There are honey bees in this country almost anywhere there are trees. You can catch swarms in your bait hives most places. If you have any old comb put it in there too. Now is the time in the mid Atlantic region to down south.

Good Luck


----------



## Adrian Quiney WI (Sep 14, 2007)

Jyawn, the answer to your post is maybe.... I've read here on Beesource that the more traps you have out the better. The only way to find out is to get that trap out and watch it. Good luck.


----------



## BoilerJim (Apr 15, 2011)

In researching this question here on Beesource I found that question has been asked several times. The answers ranged from 1/4 mile up to 6 miles.


----------



## gone2seed (Sep 18, 2011)

BoilerJim said:


> The answers ranged from 1/4 mile up to 6 miles.


Yeah,somewhere within that range so everyone was correct.Old fat mama coming out with the prime swarm won't go far but the afterswarms coming out with virgins head for the tall timber.


----------



## Intheswamp (Jul 5, 2011)

So how far do you thing the prime swarm might go?


----------



## Keth Comollo (Nov 4, 2011)

In his book on swarm research Dr. Seely found that bees would travel a few hundred yards to six miles. It is the quality of the new home (swarm trap) that seems to make them want to stay. If you have an apiary 2 miles down the road and there are 3 quality places for them to make a new hive between the apiary and your swarm trap your chances are slim. 

Bottom line is more traps equal more chances. Like fishing, the more lines in the water the more fish in the basket.

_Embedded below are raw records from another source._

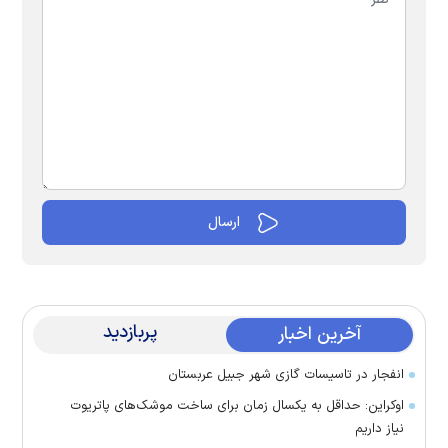
پربازدید
آخرین اخبار
انفجار در تاسیسات گازی شهر جبیل عربستان
اوکراین: حداقل به یکسال زمان برای ساخت موشک‌های پاتریوت
نیاز داریم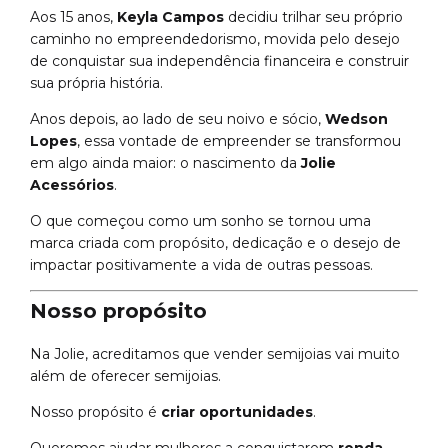
Aos 15 anos,
Keyla Campos
decidiu trilhar seu próprio
caminho no empreendedorismo, movida pelo desejo
de conquistar sua independência financeira e construir
sua própria história.
Anos depois, ao lado de seu noivo e sócio,
Wedson
Lopes
, essa vontade de empreender se transformou
em algo ainda maior: o nascimento da
Jolie
Acessórios
.
O que começou como um sonho se tornou uma
marca criada com propósito, dedicação e o desejo de
impactar positivamente a vida de outras pessoas.
Nosso propósito
Na Jolie, acreditamos que vender semijoias vai muito
além de oferecer semijoias.
Nosso propósito é
criar oportunidades
.
Queremos ajudar mulheres a conquistarem
renda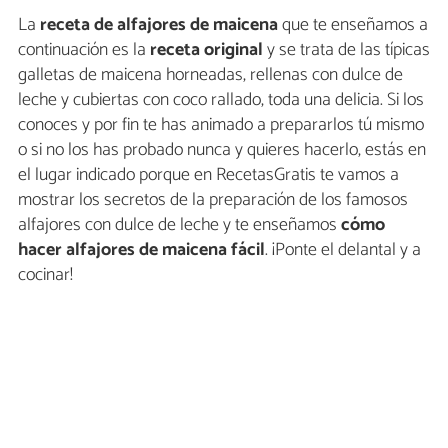
La
receta de
alfajores de maicena
que te enseñamos a
continuación es la
receta original
y se trata de las típicas
galletas de maicena horneadas, rellenas con dulce de
leche y cubiertas con coco rallado, toda una delicia. Si los
conoces y por fin te has animado a prepararlos tú mismo
o si no los has probado nunca y quieres hacerlo, estás en
el lugar indicado porque en RecetasGratis te vamos a
mostrar los secretos de la preparación de los famosos
alfajores con dulce de leche y te enseñamos
cómo
hacer alfajores de maicena fácil
. ¡Ponte el delantal y a
cocinar!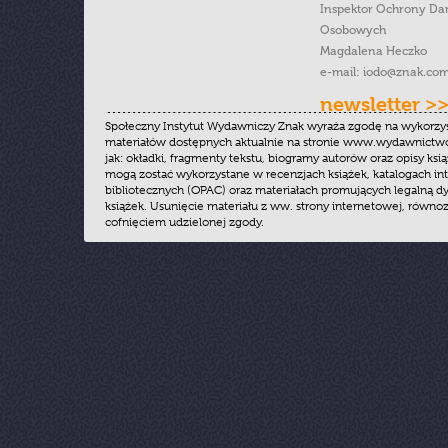
Inspektor Ochrony Da
Osobowych
Magdalena Heczko
e-mail:
iodo@znak.com
newsletter >
Społeczny Instytut Wydawniczy Znak wyraża zgodę na wykorzy
materiałów dostępnych aktualnie na stronie www.wydawnictwoz
jak: okładki, fragmenty tekstu, biogramy autorów oraz opisy ksią
mogą zostać wykorzystane w recenzjach książek, katalogach i
bibliotecznych (OPAC) oraz materiałach promujących legalną dy
książek. Usunięcie materiału z ww. strony internetowej, równoz
cofnięciem udzielonej zgody.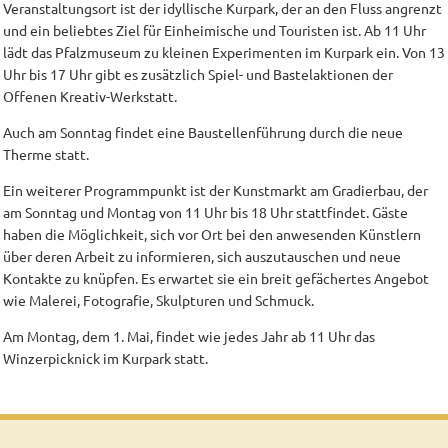
Veranstaltungsort ist der idyllische Kurpark, der an den Fluss angrenzt
und ein beliebtes Ziel für Einheimische und Touristen ist. Ab 11 Uhr
lädt das Pfalzmuseum zu kleinen Experimenten im Kurpark ein. Von 13
Uhr bis 17 Uhr gibt es zusätzlich Spiel- und Bastelaktionen der
Offenen Kreativ-Werkstatt.
Auch am Sonntag findet eine Baustellenführung durch die neue
Therme statt.
Ein weiterer Programmpunkt ist der Kunstmarkt am Gradierbau, der
am Sonntag und Montag von 11 Uhr bis 18 Uhr stattfindet. Gäste
haben die Möglichkeit, sich vor Ort bei den anwesenden Künstlern
über deren Arbeit zu informieren, sich auszutauschen und neue
Kontakte zu knüpfen. Es erwartet sie ein breit gefächertes Angebot
wie Malerei, Fotografie, Skulpturen und Schmuck.
Am Montag, dem 1. Mai, findet wie jedes Jahr ab 11 Uhr das
Winzerpicknick im Kurpark statt.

I have ten traps deployed over a very large area of southern Vermont. Too early for us here but they are sitting there and ready. Fishing!


----------



## beemandan (Dec 5, 2005)

I’ve watched a prime swarm leave the limb of a tree and fly away…out of sight. Over a mile. On the other hand I’ve seen them move into some old equipment that was stacked less than 300 ft from the parent hive.


----------



## JYawn (Dec 6, 2011)

So it seems like there isn't a predictable "Zone".... but what I'm hearing is good. I live right up next to a small mountain ridge so I'm sure the bees are coming from the woods in the area. Hopefully I'll catch some.... If not I've still got a package on the way in early May.


----------



## Michael Bush (Aug 2, 2002)

I would say a quarter mile is most likely. Within 1 1/2 miles is next as they seem to know that area well. It would drop off from there with 6 miles not unheard of.


----------



## Cox89XJ (Jun 21, 2011)

The swarm I got on the 27th of March was only about 70 feet from the parent hive. Like mentioned above, the big fat mama didn't go far. I hope she is more satisfied in her new home than she was in the other hive. She had some pretty mean off springs. Last fall they were not mean at all, but for the past few weeks my little black dog could not get within 30 feet of the hive without them getting after her. Maybe skunks have been bothering them? By the way, they didn't like my black Farmall cap either. I had to stop wearing it when close to the hives.


----------



## Michael Bush (Aug 2, 2002)

I've seem them move next door a few inches away... but 1/4 mile is the most typical distance...


----------



## enchplant (Apr 10, 2011)

From what I have observed with swarms, they seem to come out of the original hive and then settle on a bush or a tree. Then they start selecting sites. I don't think they fly out of the original hive and fly directly to the new location they are going to move in to. When I read Seeley's amazing book 'Honeybee Democracy' he talks about that voting process where scout bees come back to the swarm with suggested sites to inhabit and do their dance on the surface of the swarm blob. Then more scouts follow those directions and go check it out until finally there is consensus as to which site gets the most votes.


----------